A study investigating predictors of treatment response to eight weeks of cognitive behavioral therapy in adolescents, found that resting-state functional connectivity and conditioned pain modulation (CPM) measures before treatment could be used as predictors (89). This study revealed that a reduction in headache days was correlated with functional connectivity between regions in the right amygdala, precentral gyrus, anterior cingulate cortex, and frontal lobe, and a lower CPM response.

Summary: Physiologic measures and brain imaging

Several studies of cutaneous pain thresholds and structural and functional brain imaging identified predictive factors for migraine treatment response. However, like with the other data modalities discussed above, validation studies are needed to confirm study findings.

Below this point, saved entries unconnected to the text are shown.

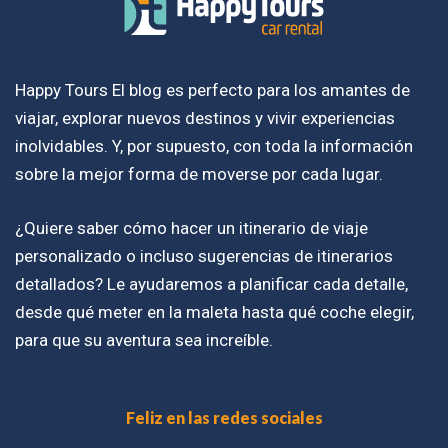
Happy Tours El blog es perfecto para los amantes de
viajar, explorar nuevos destinos y vivir experiencias
inolvidables. Y, por supuesto, con toda la información
sobre la mejor forma de moverse por cada lugar.
¿Quiere saber cómo hacer un itinerario de viaje
personalizado o incluso sugerencias de itinerarios
detallados? Le ayudaremos a planificar cada detalle,
desde qué meter en la maleta hasta qué coche elegir,
para que su aventura sea increíble.
Feliz en las redes sociales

Discussion and conclusions

Evidence suggests that there are phenotypic, genomic, proteomic, physiologic, and brain imaging features that might associate with response to migraine treatments. However, the literature includes studies with conflicting results and there is a lack of validation studies. As the available evidence is rapidly expanding, it is reasonable to assume that migraine treatment could, in the upcoming years, be tailored to the individual using a precision medicine approach. Such an approach would shorten the time required for patients to receive an effective treatment, thereby reducing migraine burden and treatment-associated frustration.

To assess the progress towards achieving precision medicine in migraine treatment, the limitations of published studies should be carefully considered. For example, some of the studies included in this article used a retrospective design and included relatively small cohorts of patients, raising the possibility of recall and selection bias, and leading to uncertainties about the generalizability of study results. There are conflicting results regarding the nature of associations between certain features with treatment outcomes. Additionally, it is critical to note that features which are associated with treatment response are not found exclusively in responders or non-responders. Published studies commonly report patient and headache characteristics that are observed more frequently in treatment responders as predictive factors; however, sometimes these characteristics are also seen in non-responders. Furthermore, the cost and ease by which data can be collected needs to be considered when developing migraine treatment prediction models, since the goal is for such models to be available and used in a clinical setting.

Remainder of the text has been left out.